6502.org Forum  Projects  Code  Documents  Tools  Forum
It is currently Mon Oct 07, 2024 12:29 pm

All times are UTC




Post new topic Reply to topic  [ 33 posts ]  Go to page Previous  1, 2, 3  Next
Author Message
PostPosted: Thu Mar 21, 2013 9:35 pm 
Offline
User avatar

Joined: Tue Nov 16, 2010 8:00 am
Posts: 2353
Location: Gouda, The Netherlands
I have no doubt that the x86 instruction decoding is amazingly complex, but for a large part that's due to optimizations. For instance, you can unroll loops, combine instructions, or split them up, rename memory by registers, or do different things based on the rest of the state. Variable length instructions are annoying for alignment, but they keep cache efficiency high.

You can simplify the instruction set, but if you still want to do all the optimizations, I don't think you can save a lot on the instruction decoder. And if you leave out all the optimizations, you save area and power, but then you're going to be stuck with a performance gap. I think that's where ARM is now. Lower power, but also lower performance (compared to the high end x86 stuff), and I don't think they can close the performance gap without also increasing power consumption and complexity. As ugly as the x86 instruction set may look, it does its job remarkably well.


Top
 Profile  
Reply with quote  
PostPosted: Thu Mar 21, 2013 9:37 pm 
Offline

Joined: Wed Jul 07, 2010 4:51 am
Posts: 18
Risc v Cisc: A history lesson

The way to maximize a cpu's performance is to match the instruction cycle period to the memory cycle period.
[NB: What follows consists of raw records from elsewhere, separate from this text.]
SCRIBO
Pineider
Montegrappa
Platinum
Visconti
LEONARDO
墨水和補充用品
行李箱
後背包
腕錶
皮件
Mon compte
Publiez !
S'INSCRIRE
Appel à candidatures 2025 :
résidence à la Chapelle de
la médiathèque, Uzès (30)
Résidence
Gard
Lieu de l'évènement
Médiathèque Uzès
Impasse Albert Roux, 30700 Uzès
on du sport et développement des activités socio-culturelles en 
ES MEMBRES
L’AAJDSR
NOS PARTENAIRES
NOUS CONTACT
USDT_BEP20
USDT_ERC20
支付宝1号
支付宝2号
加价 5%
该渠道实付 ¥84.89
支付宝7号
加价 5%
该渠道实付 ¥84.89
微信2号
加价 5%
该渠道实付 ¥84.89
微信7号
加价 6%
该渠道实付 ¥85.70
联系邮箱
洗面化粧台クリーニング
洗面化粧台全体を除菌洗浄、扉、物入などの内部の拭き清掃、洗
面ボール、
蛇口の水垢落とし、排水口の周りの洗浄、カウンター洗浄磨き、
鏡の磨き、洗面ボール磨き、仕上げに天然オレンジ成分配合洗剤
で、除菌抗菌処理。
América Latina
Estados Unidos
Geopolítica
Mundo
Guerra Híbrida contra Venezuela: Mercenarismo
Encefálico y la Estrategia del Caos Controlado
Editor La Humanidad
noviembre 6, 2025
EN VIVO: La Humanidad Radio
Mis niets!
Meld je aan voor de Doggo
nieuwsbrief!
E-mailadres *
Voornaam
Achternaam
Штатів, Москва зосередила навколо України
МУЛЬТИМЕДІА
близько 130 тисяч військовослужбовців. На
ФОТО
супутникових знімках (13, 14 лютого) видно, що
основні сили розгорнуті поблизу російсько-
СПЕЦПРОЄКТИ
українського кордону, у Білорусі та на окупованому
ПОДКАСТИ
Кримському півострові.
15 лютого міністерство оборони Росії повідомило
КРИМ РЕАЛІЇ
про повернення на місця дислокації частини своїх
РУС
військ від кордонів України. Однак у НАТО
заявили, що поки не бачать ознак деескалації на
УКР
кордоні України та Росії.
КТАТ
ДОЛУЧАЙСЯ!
Back in the 60's memory accesses were SLOWwwwwwww while transistor based cpu instructions were relatively fast. So everyone tried to make their instructions big and complex to accomplish the most work for each memory access.

In the 70's we started to put memory on silicon and the memory cycle times started to close in on the instruction cycle times. The Risc movement realized that this meant if you wanted maximum performance then you must limit each instruction to only what could be done in a single memory access and predicted that Risc would one day rule the world as instructions shrank to fit in the ever shrinking memory cycle.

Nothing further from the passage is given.